Alejandro: update on KPP & update on NYT archive dataset
- Met with group and they are enthusiastic about results, although they haven't reviewed them yet.
- RA has been hired and we are ready to start writing presentation for the fall.
crawl updates:
- NYT archive politics - crawl has finished. NYT crawler has small bugs, but Shensong fixed them. Postprocessing needs to be done.
- small domain crawl - in progress. Apify stealthy mode works. Puppeteer is being used to send an email if we are locked out. Authentication for emails must be done each week. We discussed this.
- theguardian & others? (CNN) - Guardian changed their method for 429. Apify caught the error and so there is no way to intercept and add to the fail counts, so what he is doing is make the retry number 0s so if you get a fail request it doesn't immediately retry.
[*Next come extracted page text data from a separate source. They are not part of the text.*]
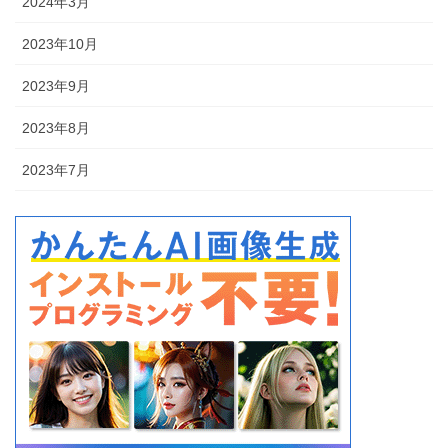
2024年3月
2023年10月
2023年9月
2023年8月
2023年7月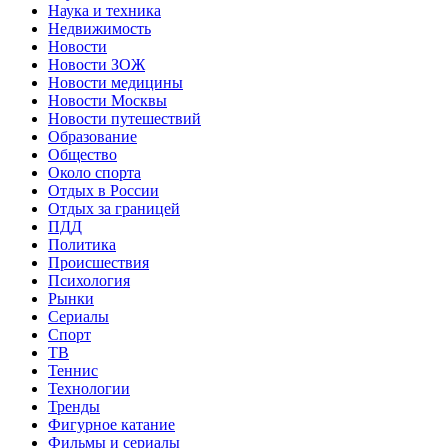
Наука и техника
Недвижимость
Новости
Новости ЗОЖ
Новости медицины
Новости Москвы
Новости путешествий
Образование
Общество
Около спорта
Отдых в России
Отдых за границей
ПДД
Политика
Происшествия
Психология
Рынки
Сериалы
Спорт
ТВ
Теннис
Технологии
Тренды
Фигурное катание
Фильмы и сериалы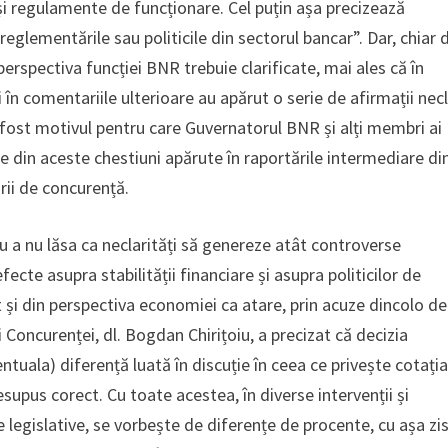
și regulamente de funcționare. Cel puțin așa precizează
reglementările sau politicile din sectorul bancar”. Dar, chiar 
erspectiva funcției BNR trebuie clarificate, mai ales că în
i în comentariile ulterioare au apărut o serie de afirmații nec
 a fost motivul pentru care Guvernatorul BNR și alți membri ai
te din aceste chestiuni apărute în raportările intermediare di
orii de concurență.
u a nu lăsa ca neclarități să genereze atât controverse
ecte asupra stabilității financiare și asupra politicilor de
t și din perspectiva economiei ca atare, prin acuze dincolo de
i Concurenței, dl. Bogdan Chirițoiu, a precizat că decizia
ntuala) diferență luată în discuție în ceea ce privește cotați
upus corect. Cu toate acestea, în diverse intervenții și
ve legislative, se vorbește de diferențe de procente, cu așa zi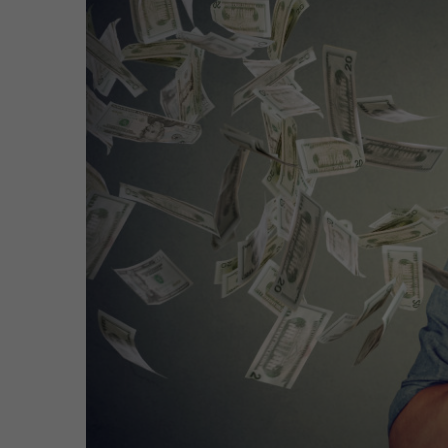
2
1
,
1
5
:
0
7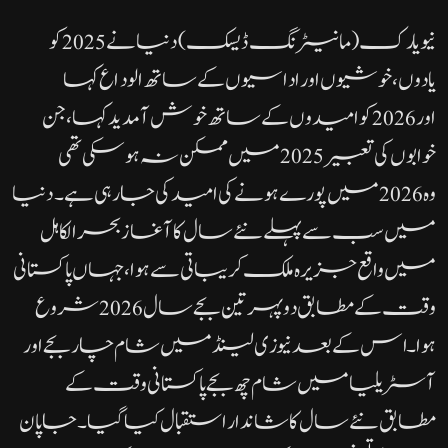
نیو یارک( مانیٹرنگ ڈیسک) دنیا نے 2025 کو
یادوں، خوشیوں اور اداسیوں کے ساتھ الوداع کہا
اور 2026 کو امیدوں کے ساتھ خوش آمدید کہا، جن
خوابوں کی تعبیر 2025 میں ممکن نہ ہو سکی تھی
وہ 2026 میں پورے ہونے کی امید کی جا رہی ہے۔دنیا
میں سب سے پہلے نئے سال کا آغاز بحرالکاہل
میں واقع جزیرہ ملک کریباتی سے ہوا، جہاں پاکستانی
وقت کے مطابق دوپہر تین بجے سال 2026 شروع
ہوا۔ اس کے بعد نیوزی لینڈ میں شام چار بجے اور
آسٹریلیا میں شام چھ بجے پاکستانی وقت کے
مطابق نئے سال کا شاندار استقبال کیا گیا۔جاپان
Adding back to the queue does not work (marked as 'done' even if re-added to queue). Got to 720,000 crawled over the week or two.

Shensong to add documentation about:
- crawler numbers for error registering and pausing the crawler
- brake when queue goes to 0
- apify crawl in rounds
- in code documentation is completed, but additional mds to be made.
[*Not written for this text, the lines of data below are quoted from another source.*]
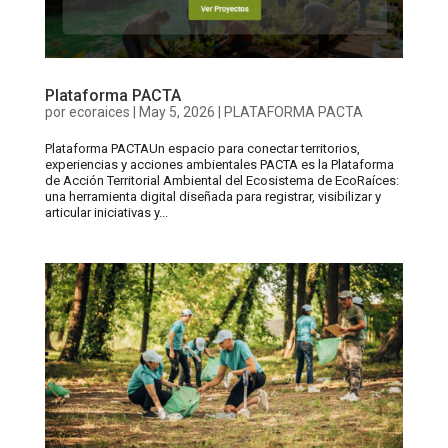
Plataforma PACTA
por
ecoraices
|
May 5, 2026
|
PLATAFORMA PACTA
Plataforma PACTAUn espacio para conectar territorios,
experiencias y acciones ambientales PACTA es la Plataforma
de Acción Territorial Ambiental del Ecosistema de EcoRaíces:
una herramienta digital diseñada para registrar, visibilizar y
articular iniciativas y...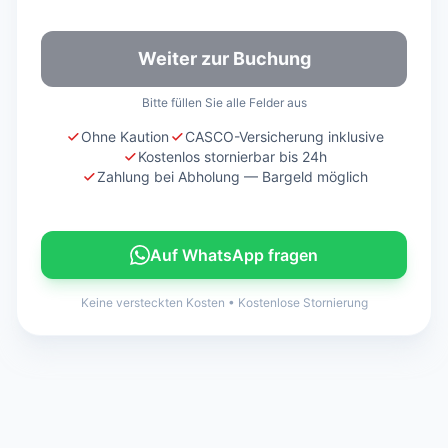
Weiter zur Buchung
Bitte füllen Sie alle Felder aus
Ohne Kaution
CASCO-Versicherung inklusive
Kostenlos stornierbar bis 24h
Zahlung bei Abholung — Bargeld möglich
Auf WhatsApp fragen
Keine versteckten Kosten
•
Kostenlose Stornierung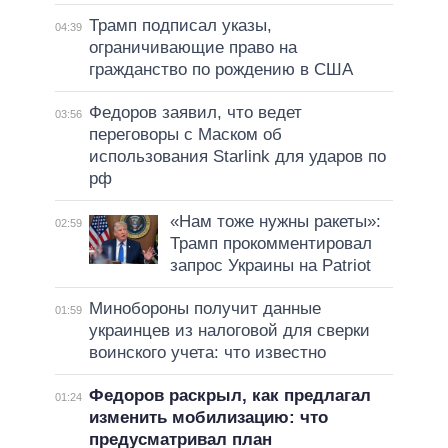
Трамп подписал указы,
04:39
ограничивающие право на
гражданство по рождению в США
Федоров заявил, что ведет
03:56
переговоры с Маском об
использования Starlink для ударов по
рф
«Нам тоже нужны ракеты»:
02:59
Трамп прокомментировал
запрос Украины на Patriot
Минобороны получит данные
01:59
украинцев из налоговой для сверки
воинского учета: что известно
Федоров раскрыл, как предлагал
01:24
изменить мобилизацию: что
предусматривал план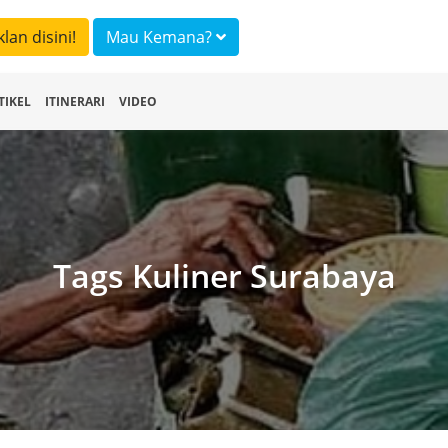
klan disini!
Mau Kemana?
TIKEL
ITINERARI
VIDEO
Tags Kuliner Surabaya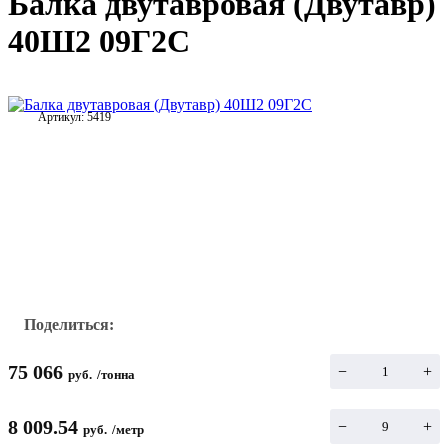
Балка двутавровая (Двутавр)
40Ш2 09Г2С
Артикул:
5419
Поделиться:
75 066
−
+
руб.
/
тонна
8 009.54
−
+
руб.
/
метр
Postprocessor refactoring probably a little over half done. Lots more to do. Postprocessor will work from .csv instead of JSON which makes things much faster.
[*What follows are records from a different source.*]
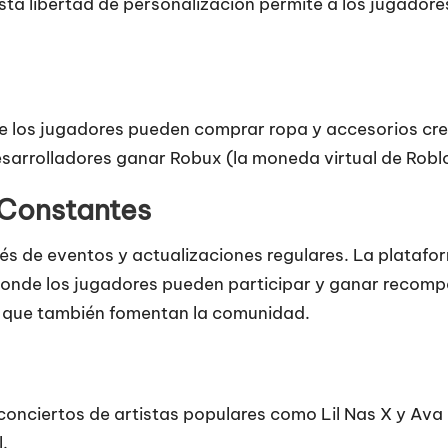
sta libertad de personalización permite a los jugadores
e los jugadores pueden comprar ropa y accesorios cre
esarrolladores ganar Robux (la moneda virtual de Roblo
 Constantes
és de eventos y actualizaciones regulares. La plataf
donde los jugadores pueden participar y ganar recompe
o que también fomentan la comunidad.
conciertos de artistas populares como Lil Nas X y Ava
.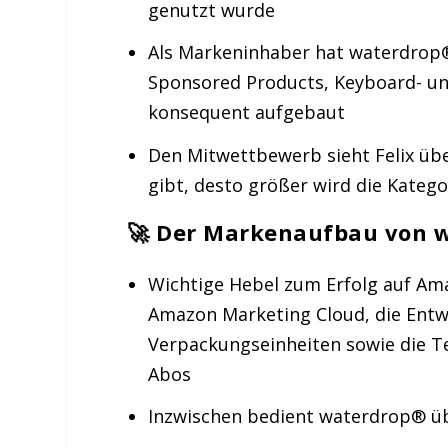
genutzt wurde
Als Markeninhaber hat waterdrop®
Sponsored Products, Keyboard- un
konsequent aufgebaut
Den Mitwettbewerb sieht Felix übe
gibt, desto größer wird die Katego
🚀 Der Markenaufbau von 
Wichtige Hebel zum Erfolg auf Am
Amazon Marketing Cloud, die Entw
Verpackungseinheiten sowie die T
Abos
Inzwischen bedient waterdrop® üb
Twitter: embedded tweet issue
Apify pre-navigation: probably need a blacklist for each domain, but could look into it in the future
using crawler proxies
adding to regular postprocessor output:
1. any non-scope domain hyperlink that ends in .co.il
2. any link to a tweet or twitter handle
- This is a bit outside our normal functionality, so I will put it on the backburner for now.
what to do with htz.li
finding language function
image_reference function
dealing with embedded versus cited tweets

Shensong to write documentation on the following: crawler numbers for error registering and pausing the crawler, brake when queue goes to 0 and apify crawl in rounds.
Shensong to send NYT archive politics crawl to Alejandro after postprocessing.
Shensong to comment back to Apify developers so they are aware of limitations of error reporting.
Shensong to continue working on the post-processor refactoring.
Shensong to send Kirsta and Alejandro info re: data structure.

Next Agenda: Discuss crawling progress & action items? review data structure if we don't manage an asynchronous discussion.